For simplicity say that $ A = - B Y \hat x $.
You can rewrite it as $\frac{1}{2m} ( (\hbar k_x + \frac{q}{c} B y )^2 + P_y^2 + \hbar^2 k_z^2 ) $.
Now, we're putting everything in the position basis by applying $ \langle x | \otimes \langle y | \otimes \langle z |$ on the left side, and then theoretically some sort of $ |\psi\rangle $ in 3 dimensions on the right side, and then computing the results.
However, then I'm slightly confused about what happens formally with the equation for the y, $ (\hbar k_x + \frac{qB}{c} y)^2 + P_y^2 $. You can solve this as a harmonic oscillator and you'll get solutions for $ \psi(y)$.

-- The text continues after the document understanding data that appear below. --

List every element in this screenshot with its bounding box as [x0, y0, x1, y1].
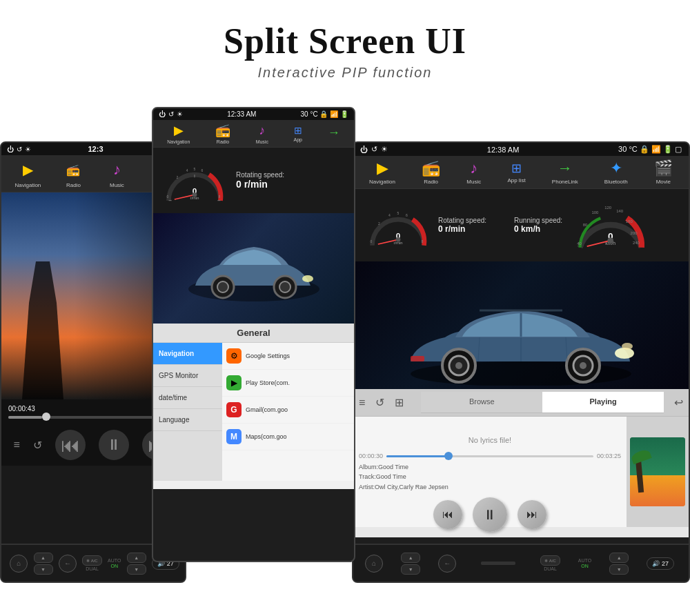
- auto-label-right: AUTO: [578, 558, 591, 563]
- sidebar-item-navigation[interactable]: Navigation: [153, 343, 222, 365]
- mid-arrow-icon: →: [328, 126, 340, 140]
- right-nav-navigation[interactable]: ▶ Navigation: [369, 159, 395, 185]
- progress-thumb[interactable]: [42, 413, 50, 421]
- volume-right: 🔊 27: [647, 557, 674, 570]
- nav-item-navigation[interactable]: ▶ Navigation: [15, 159, 41, 188]
- repeat-music-icon[interactable]: ↺: [375, 396, 384, 409]
- svg-text:80: 80: [583, 223, 588, 227]
- right-lock-icon: 🔒: [640, 145, 649, 153]
- sidebar-item-datetime[interactable]: date/time: [153, 387, 222, 409]
- maps-icon: M: [226, 429, 241, 444]
- mid-brightness-icon: ☀: [177, 110, 183, 118]
- temp-down-left[interactable]: ▼: [127, 564, 146, 575]
- svg-point-17: [279, 281, 290, 292]
- right-brightness-icon: ☀: [381, 145, 388, 154]
- hamburger-icon[interactable]: ≡: [359, 397, 365, 409]
- svg-point-44: [622, 343, 633, 350]
- right-applist-icon: ⊞: [511, 161, 522, 176]
- play-pause-button[interactable]: ⏸: [99, 430, 129, 460]
- ac-label-left: DUAL: [86, 566, 99, 571]
- prev-music-button[interactable]: ⏮: [433, 500, 462, 529]
- mid-nav-music[interactable]: ♪ Music: [256, 123, 268, 144]
- grid-icon[interactable]: ⊞: [395, 396, 404, 409]
- down-button-right[interactable]: ▼: [401, 564, 420, 575]
- tab-playing[interactable]: Playing: [542, 392, 664, 413]
- ac-icon-left: ❄ A/C: [82, 555, 101, 566]
- rotating-label: Rotating speed:: [438, 217, 486, 224]
- music-progress-bar[interactable]: [386, 455, 593, 457]
- playlist-icon[interactable]: ≡: [14, 439, 20, 451]
- play-music-button[interactable]: ⏸: [473, 497, 507, 532]
- settings-google[interactable]: ⚙ Google Settings: [222, 343, 354, 370]
- brightness-icon: ☀: [25, 146, 31, 153]
- sidebar-item-gps[interactable]: GPS Monitor: [153, 365, 222, 387]
- right-nav-music[interactable]: ♪ Music: [466, 159, 481, 185]
- rotating-text: Rotating speed: 0 r/min: [438, 217, 486, 234]
- blue-leds: [481, 562, 515, 565]
- svg-point-48: [455, 362, 462, 369]
- back-music-icon[interactable]: ↩: [674, 396, 683, 409]
- temp-up-right[interactable]: ▲: [609, 553, 629, 563]
- settings-maps[interactable]: M Maps(com.goo: [222, 424, 354, 450]
- right-nav-movie[interactable]: 🎬 Movie: [654, 159, 673, 185]
- settings-sidebar: Navigation GPS Monitor date/time Languag…: [153, 343, 222, 481]
- right-window-icon: ▢: [675, 145, 682, 153]
- ac-icon-right: ❄ A/C: [540, 555, 560, 566]
- svg-point-28: [396, 237, 401, 242]
- power-icon: ⏻: [7, 146, 14, 153]
- right-nav-applist[interactable]: ⊞ App list: [507, 161, 525, 183]
- svg-text:200: 200: [631, 231, 638, 235]
- right-nav-phonelink[interactable]: → PhoneLink: [552, 159, 578, 185]
- repeat-icon[interactable]: ↺: [33, 439, 42, 452]
- back-button-left[interactable]: ←: [59, 555, 77, 573]
- on-label-left: ON: [111, 564, 119, 568]
- nav-label-navigation: Navigation: [15, 182, 41, 188]
- playstore-text: Play Store(com.: [246, 379, 290, 386]
- radio-icon: 📻: [62, 159, 84, 181]
- right-status-bar: ⏻ ↺ ☀ 12:38 AM 30 °C 🔒 📶 🔋 ▢: [353, 143, 689, 156]
- music-progress-dot[interactable]: [444, 452, 453, 460]
- mid-nav-arrow[interactable]: →: [328, 126, 340, 141]
- home-button-right[interactable]: ⌂: [365, 555, 383, 573]
- running-text: Running speed: 0 km/h: [514, 217, 562, 234]
- home-button-left[interactable]: ⌂: [10, 555, 28, 573]
- music-time-total: 00:03:25: [597, 453, 621, 459]
- right-radio-icon: 📻: [422, 159, 440, 177]
- nav-item-radio[interactable]: 📻 Radio: [62, 159, 84, 188]
- right-nav-bluetooth[interactable]: ✦ Bluetooth: [604, 159, 628, 185]
- next-music-button[interactable]: ⏭: [518, 500, 546, 529]
- temp-up-left[interactable]: ▲: [127, 553, 146, 563]
- right-gauge-area: 0 2 4 5 6 8 0 r/min Rotating speed: 0 r/…: [353, 189, 689, 261]
- nav-item-music[interactable]: ♪ Music: [106, 159, 128, 188]
- mid-nav-app[interactable]: ⊞ App: [294, 125, 302, 142]
- sidebar-item-language[interactable]: Language: [153, 409, 222, 431]
- music-lyrics-area: No lyrics file! 00:00:30 00:03:25 Album:…: [353, 417, 627, 527]
- music-icons-row: ≡ ↺ ⊞ Browse Playing ↩: [353, 389, 689, 417]
- mid-nav-navigation[interactable]: ▶ Navigation: [167, 123, 190, 144]
- auto-label-left: AUTO: [108, 558, 121, 563]
- mid-nav-radio[interactable]: 📻 Radio: [215, 123, 230, 144]
- playstore-icon: ▶: [226, 375, 241, 390]
- tab-browse[interactable]: Browse: [421, 392, 542, 413]
- right-car-svg: [390, 265, 652, 386]
- running-gauge-svg: 40 80 100 120 140 180 200 240 0 km/h: [568, 196, 651, 255]
- back-button-right[interactable]: ←: [438, 555, 456, 573]
- prev-button[interactable]: ⏮: [55, 430, 86, 460]
- down-button-left[interactable]: ▼: [34, 564, 53, 575]
- left-time: 12:3: [88, 145, 103, 153]
- album-art: Good Time: [630, 437, 685, 506]
- svg-text:2: 2: [177, 175, 179, 179]
- right-time: 12:38 AM: [487, 146, 519, 154]
- settings-playstore[interactable]: ▶ Play Store(com.: [222, 370, 354, 397]
- temp-down-right[interactable]: ▼: [609, 564, 629, 575]
- mid-radio-icon: 📻: [215, 123, 230, 138]
- svg-text:140: 140: [616, 209, 624, 213]
- mid-gauge-label: Rotating speed: 0 r/min: [236, 171, 284, 190]
- right-nav-radio[interactable]: 📻 Radio: [422, 159, 440, 185]
- music-progress: 00:00:30 00:03:25: [359, 450, 621, 462]
- settings-gmail[interactable]: G Gmail(com.goo: [222, 397, 354, 424]
- up-button-right[interactable]: ▲: [401, 553, 420, 563]
- up-button-left[interactable]: ▲: [34, 553, 53, 563]
- mid-gauge-area: 0 2 4 5 6 8 0 r/min Rotating speed: 0 r/…: [153, 148, 354, 213]
- middle-screen: ⏻ ↺ ☀ 12:33 AM 30 °C 🔒 📶 🔋 ▶ Navigation …: [152, 107, 355, 562]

Now say, for instance, say you wanted to compute $ \langle Y \otimes I \otimes I\rangle $. In theory, you'd miss it altogether if you apply $ | \psi(x) \rangle \otimes | \psi(y) \rangle \otimes |\psi(z) \rangle $ since Y will only operate on $ \psi(x)$ which is just a plane wave. Frankly I'm not even sure how this computation would work/if it'll just pass through or something. You'd have to apply something like $ | \psi(y) \rangle \otimes | \psi(x) \rangle... $ and so on.
But this shouldn't occur because you should be able to somehow measure the average "Y" value to be $ \frac{\hbar k_x c}{qB} $. This also leads to bad outcomes because if you decide to compute $ \langle dX/dt \rangle $, you'd compute the commutator of $ X \otimes I \otimes I $ with the Hamiltonian; it'll commute with anything which is the identity in the X coordinate; $ D_t \langle X \rangle $ will end up being proportional to the expectation value of Y, and I know this quantity shouldn't end up being trivial or something.
Can someone point out the misstep here in how I propose to find the expectation value for Y?